The FFM is significantly higher in men: comparing a man and a woman of equal weight and height, it accounts for 80% and 65% of the man’s and woman’s body mass respectively. Moreover, the FFM decreases with increasing age of the patient (Eur J Clin Nutr 55(8): 663-672). These findings suggest potentially significant differences in drug metabolism in male vs female and in young vs old patients. Indeed, in a retrospective analysis of the SAKK 75/08 trial, sarcopenia was associated with increased grade ≥ 3 toxicity from chemoradiation for locally advanced esophageal cancer (Radiat Oncol. 2019 Sep 11;14(1):166).
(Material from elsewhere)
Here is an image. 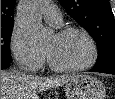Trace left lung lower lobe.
<instances>
[{"label":"left lung lower lobe","mask_w":115,"mask_h":99,"mask_svg":"<svg viewBox=\"0 0 115 99\" xmlns=\"http://www.w3.org/2000/svg\"><path fill=\"white\" fill-rule=\"evenodd\" d=\"M91 71H93V72L107 73V74H115V66L107 67V68H104V69H95V68H92Z\"/></svg>","instance_id":"1"}]
</instances>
The same findings are reported for targeted therapies, and in a meta-analysis low muscle mass was associated with significantly higher toxicity rate for sunitinib and sorafenib in renal cell carcinoma patients (RCC) (Eur Urol Focus. 2018 Apr;4(3):420-434). Dose reductions or treatment discontinuation due to toxicity are very common for targeted therapies. Cabozantinib, a potent TKI approved for the treatment of RCC with a starting dose of 60 mg once daily, is a prime example for a drug with a significant dose-toxicity relationship. In the CABOSUN and METEOR trials, grade 3-4 adverse events occurred in 68% of the RCC patients, leading to drug reduction in 60%, with a reported median dose of 44 mg in the METEOR trial. Interestingly, the response rate in these trials as assessed by an independent review committee was 20% and 21%, respectively, suggesting that dose reductions do not comprise the efficacy of the drug. This is supported by the subgroup analysis of the METEOR trial according to age. Although patients aged 65-74 years and > 75 years had an average daily median dose of 41 mg and 33 mg, respectively, the response rate was virtually identical (21% vs 19%, respectively) (Eur J Cancer. 2020 Feb;126:1-10).
Drug dosing based on the FFM could be a viable alternative to the current dosing of anticancer treatments as it would take patient characteristics such as sex, age and body composition into consideration and could, therefore, represent a great improvement for the quality of life of both, male and female cancer patients, protecting them from unnecessary toxicity without compromising the efficacy of their treatment.
We can significantly improve the outcome of cancer patients if we start considering a patient’s sex as what it is: an important modulator of treatment effects and not merely a confounder.